China’s economic slowdown has had an especially big impact on iron ore, the price of which has plunged more than 60% since 2013. This will hinder the viability of several iron deposits in Brazil, as well as two railways under construction in the northeast, which now have an uncertain future.

“Low-grade iron ore is pushed out of the market when demand goes down, affecting the railroads that transport it,” Newton de Castro, a professor at the Federal University of Rio de Janeiro, told IPS. He criticized “badly designed projects” that have mushroomed in Brazil in recent years to fill a gap in infrastructure.

Doubts about the viability of the Caetite mine have undermined the construction of Porto Sul, the port that is the endpoint of the Fiol railway. Construction of the megaport has not yet begun, and work on the railroad has stalled, and it was left out of the government plan for the expansion of transport routes.

More progress has been made on the Transnordestina line, which benefits from the existence of two port destinations that are also industrial complexes: Suape in the northeast state of Pernambuco and Pecem in one of the country’s northernmost states, Ceara.

But the deposit of iron and other minerals that it was built to serve has been abandoned since its owner Eike Batista, once known as the richest person in Brazil, went bankrupt.

 White Elephants

The new reality of lower demand and prices “will push out of the market mines that are more costly to operate, and small mining companies,” favoring the predominance of big firms like Vale, the British-Australian Rio Tinto and the British Anglo American.

Brazil is the world’s second-largest producer and exporter of iron ore after Australia, and Vale is the world’s single largest producer of the mineral, the chief market for which is China.

The expansion in the size and number of ports along Brazil’s coastline will also be hampered by the drop in activity in the mining industry, as well as by the oil crisis caused by the drop in prices and especially the scandal that has hit the state-run oil company, Petrobras.

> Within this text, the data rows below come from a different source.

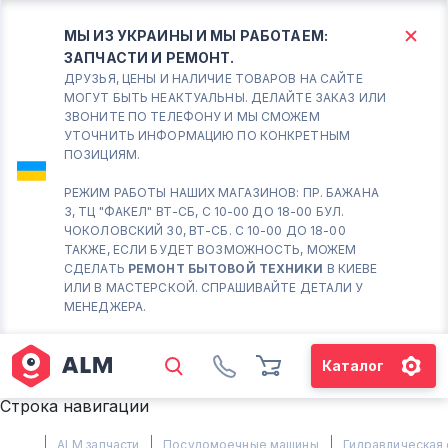
МЫ ИЗ УКРАИНЫ И МЫ РАБОТАЕМ:
ЗАПЧАСТИ И РЕМОНТ.
КИЕВ
БОРИСПОЛЬ
ДРУЗЬЯ, ЦЕНЫ И НАЛИЧИЕ ТОВАРОВ НА САЙТЕ
МОГУТ БЫТЬ НЕАКТУАЛЬНЫ. ДЕЛАЙТЕ ЗАКАЗ ИЛИ
ЗВОНИТЕ ПО ТЕЛЕФОНУ И МЫ СМОЖЕМ
Вт.- Сб.
УТОЧНИТЬ ИНФОРМАЦИЮ ПО КОНКРЕТНЫМ
ПОЗИЦИЯМ.
10:00 - 18:00
Вс-Пн. Выходной
РЕЖИМ РАБОТЫ НАШИХ МАГАЗИНОВ: ПР. БАЖАНА
3, ТЦ "ФАКЕЛ" ВТ-СБ, С 10-00 ДО 18-00 БУЛ.
Соломенский район - ВТ-
ЧОКОЛОВСКИЙ 30, ВТ-СБ. С 10-00 ДО 18-00
СБ. с 10-00 до 18-00
ТАКЖЕ, ЕСЛИ БУДЕТ ВОЗМОЖНОСТЬ, МОЖЕМ
СДЕЛАТЬ
РЕМОНТ БЫТОВОЙ ТЕХНИКИ
В КИЕВЕ
(098) 672 76 42
ИЛИ В МАСТЕРСКОЙ. СПРАШИВАЙТЕ ДЕТАЛИ У
(063) 722 37 14
МЕНЕДЖЕРА.
(044) 223 32 81
КАРТА
Каталог
М. ХАРЬКОВСКАЯ - ВТ-СБ, С
Строка навигации
10-00 ДО 18-00
(067) 385 27 70
ALM запчасти
Посудомоечные машины
Гидравлическая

The drastic cutback in Petrobras’ investments has hurt the government’s strategy to develop a strong shipbuilding industry based on dozens of shipyards along the Brazilian coastline producing boats, offshore platforms and other oil exploration and drilling equipment for deepwater oil industry operations.

The crisis triggered the dismissal of tens of thousands of workers and the suspension of work in many shipyards and their port areas.

Most of the oil discovered in Brazil lies deep below the seabed off the Atlantic coast. The enthusiasm for creating a national industry for oil drilling equipment emerged after the 2006 discovery of large amounts of oil under a thick layer of salt, known as the pre-salt layer, more than 5,000 meters below the surface.

The difficulties of tapping into that newfound wealth make technology, ships, and large, complex equipment necessary. The administration of Luiz Inacio Lula da Silva (2003-2010) launched a strategy to develop the pre-salt reserves, in which Petrobras played a dominant role.

The government also set national content standards averaging 60% for the equipment used, to drive local production. And shipyards began to mushroom.

“It was an illusion. Reserving market encouraged waste not efficiency, besides favoring corruption,” Pires told IPS.

“Recovery will be slow and difficult; everything will have to be revised, and it will require a government with credibility, unlike the current one,” said the expert, an outspoken opponent of the center-left government of President Dilma Rousseff, in power since Jan. 1, 2011. “It will require a regulatory framework that offers legal security, to attract investment.”

Oil and infrastructure are the sectors that can fuel recovery of economic growth, to overcome the recession that has hit Brazil since last year, he said.